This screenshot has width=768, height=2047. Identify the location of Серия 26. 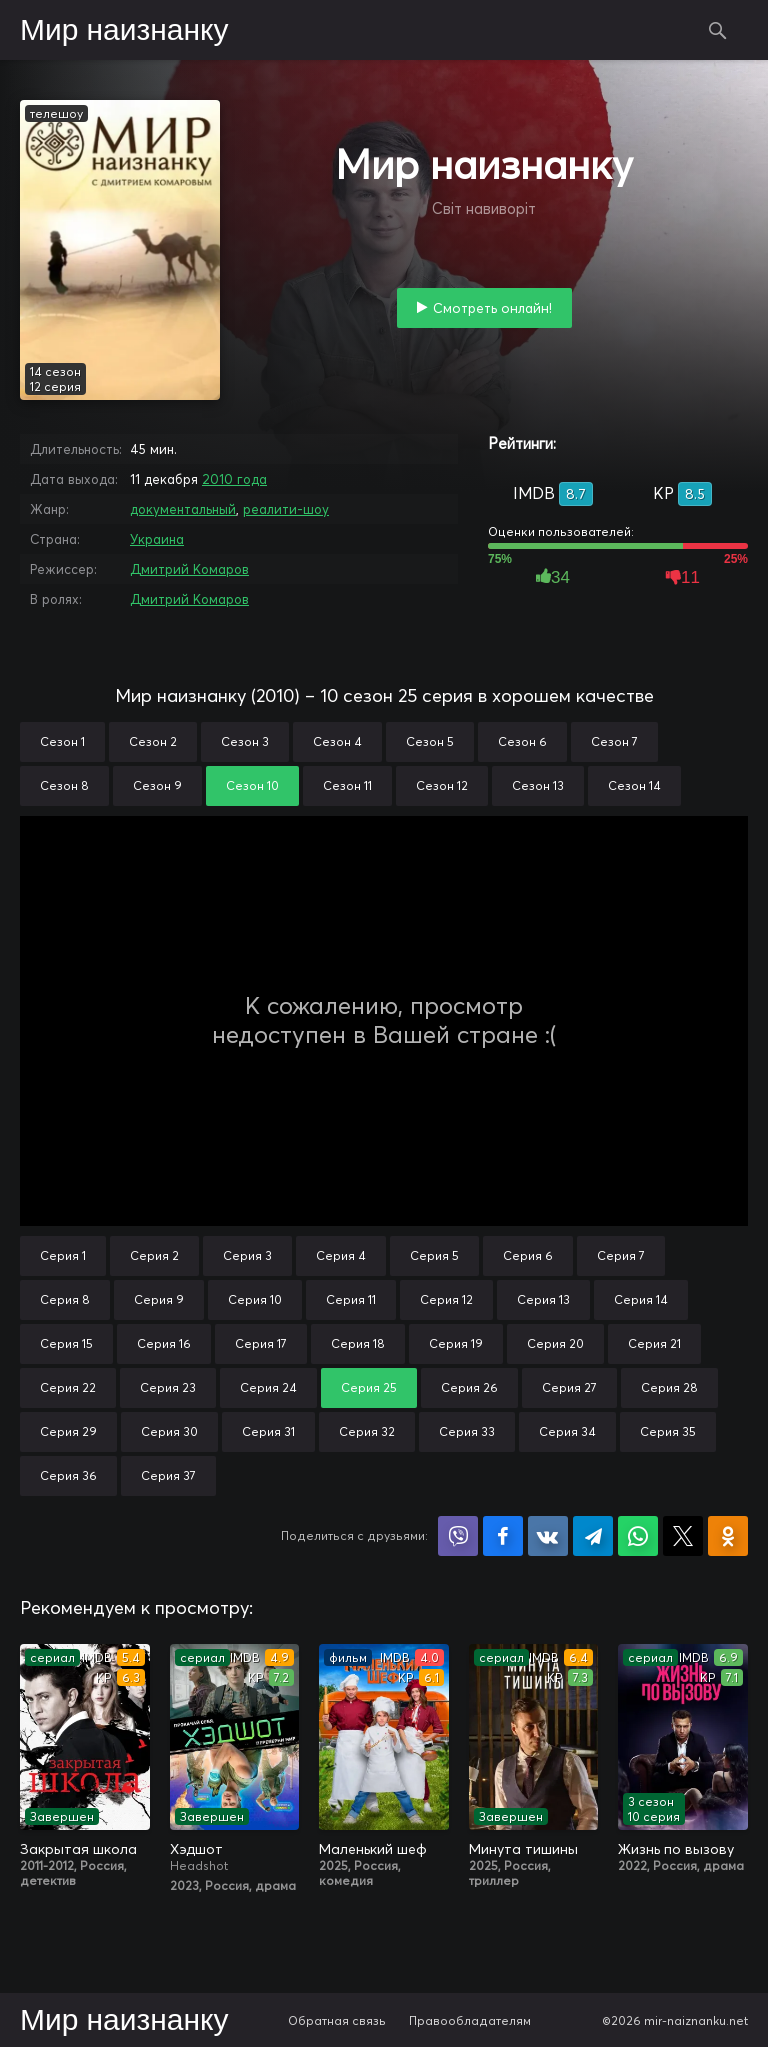
(469, 1387).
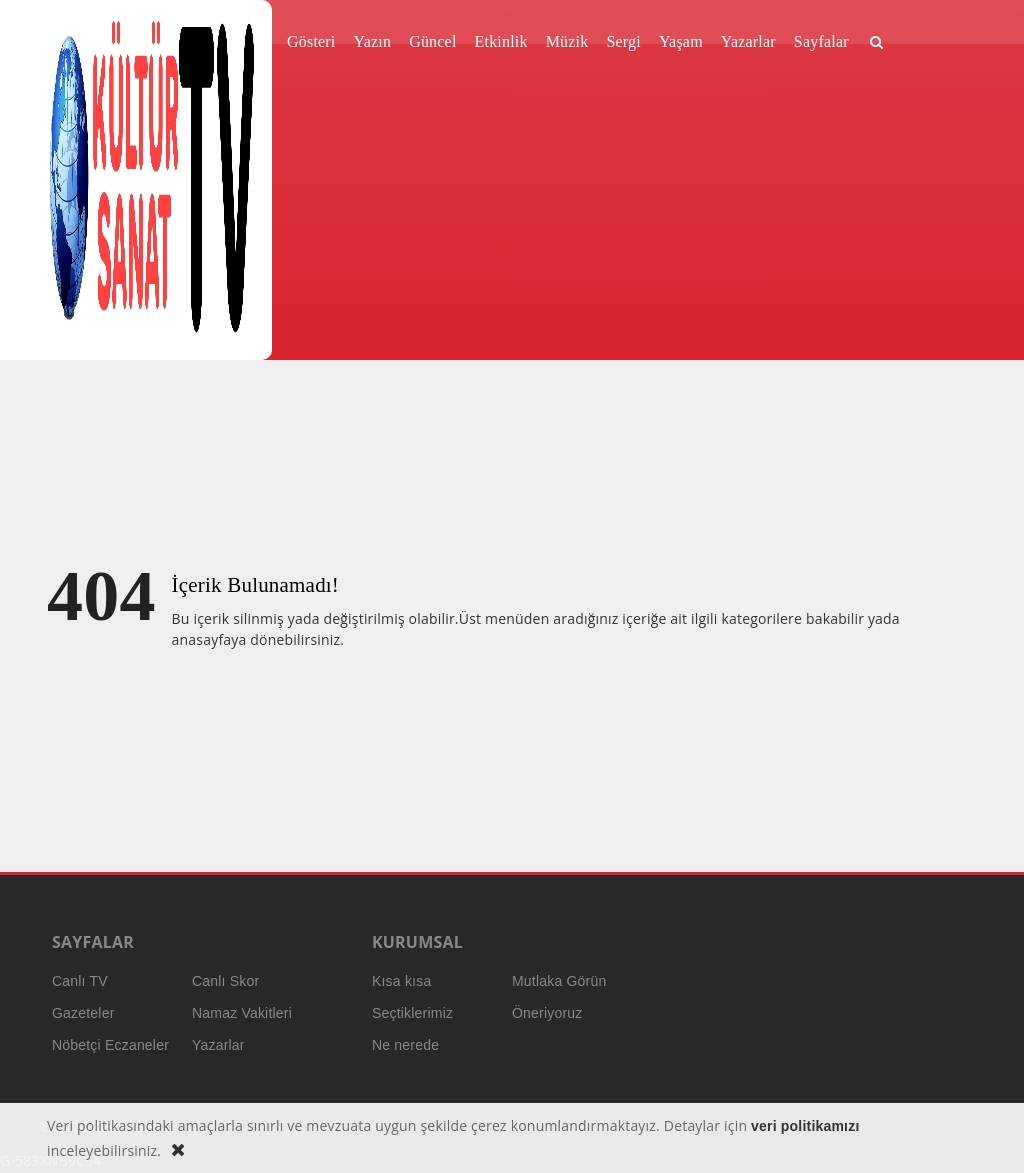 The height and width of the screenshot is (1173, 1024). I want to click on veri politikamızı, so click(805, 1126).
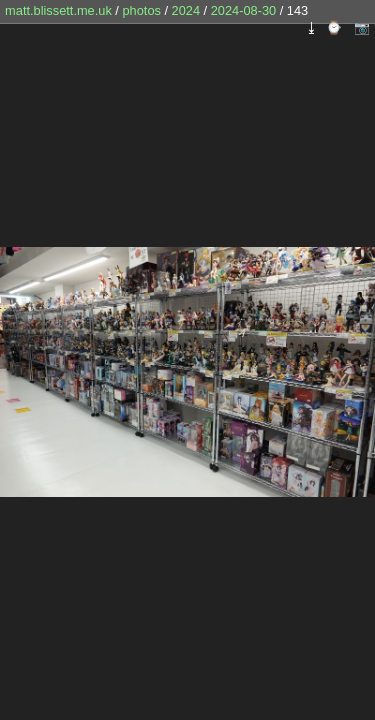  Describe the element at coordinates (243, 10) in the screenshot. I see `2024-08-30` at that location.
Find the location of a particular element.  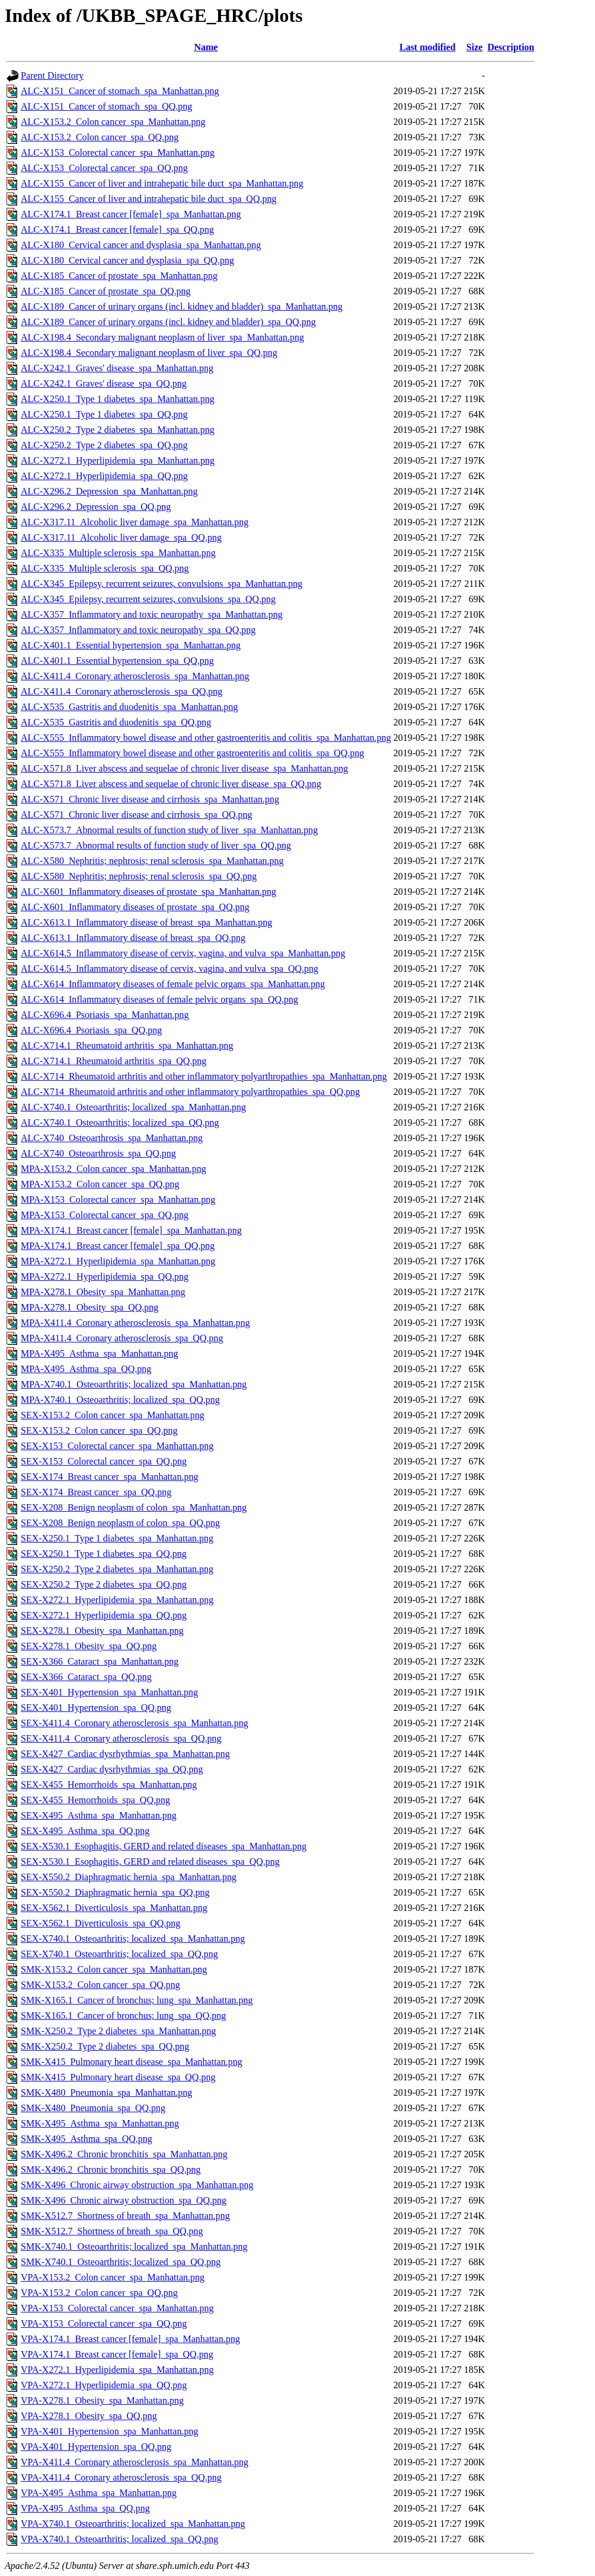

SEX-X272.1_Hyperlipidemia_spa_QQ.png is located at coordinates (104, 1615).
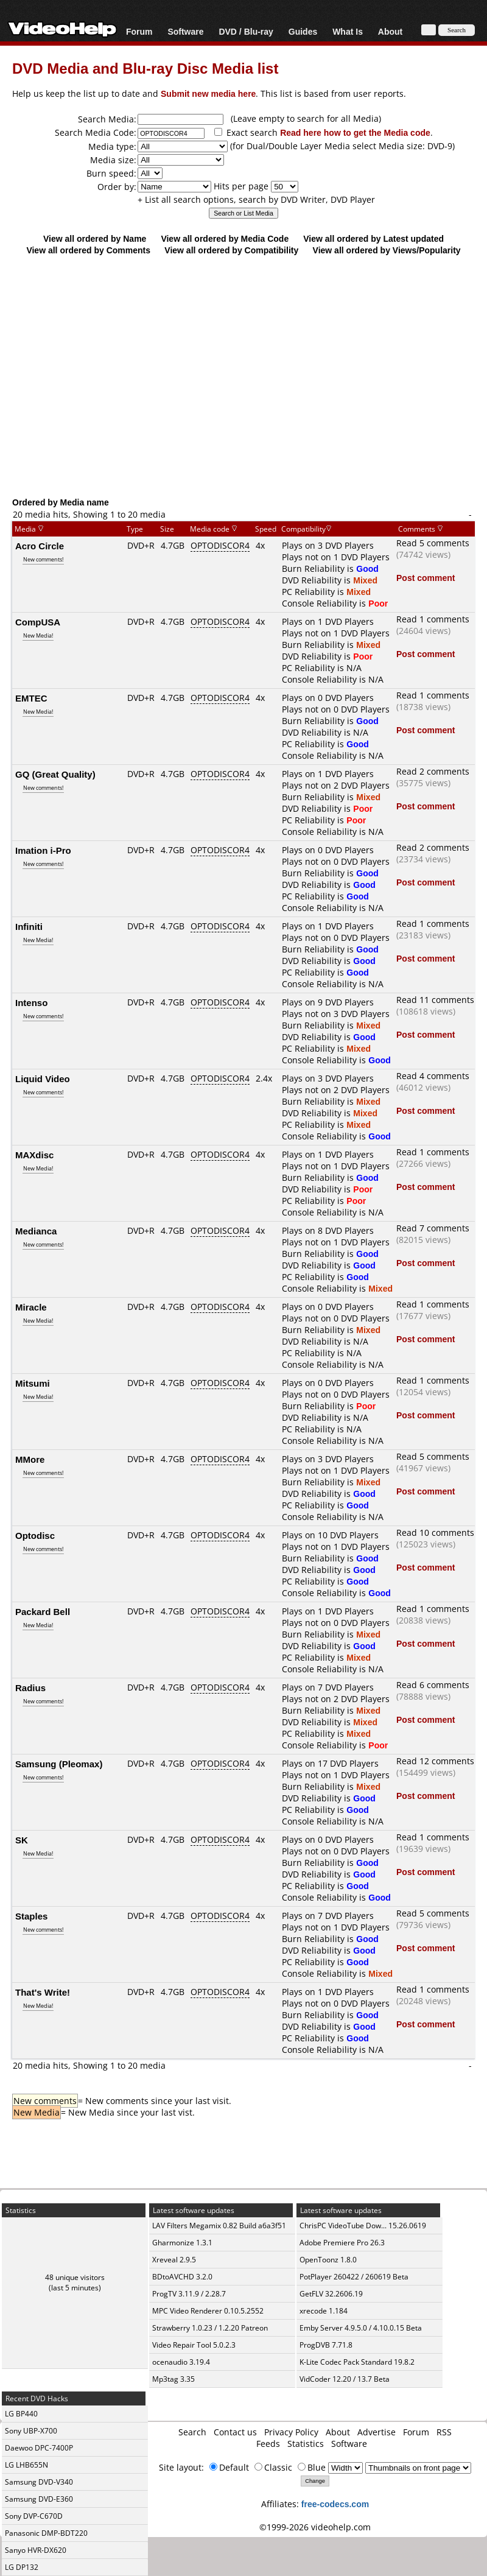  Describe the element at coordinates (31, 2431) in the screenshot. I see `Sony UBP-X700` at that location.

※ ※ ※

> Task objective
Verbatim copy, images excluded: transcribe all the entries above.

> Task result
This screenshot has width=768, height=2047. Identify the location of Серия 26. 
(469, 1387).
 The height and width of the screenshot is (1173, 1024). I want to click on veri politikamızı, so click(805, 1126).
  Describe the element at coordinates (243, 10) in the screenshot. I see `2024-08-30` at that location.
Find the location of a particular element.  

SEX-X272.1_Hyperlipidemia_spa_QQ.png is located at coordinates (104, 1615).
  Describe the element at coordinates (31, 2431) in the screenshot. I see `Sony UBP-X700` at that location.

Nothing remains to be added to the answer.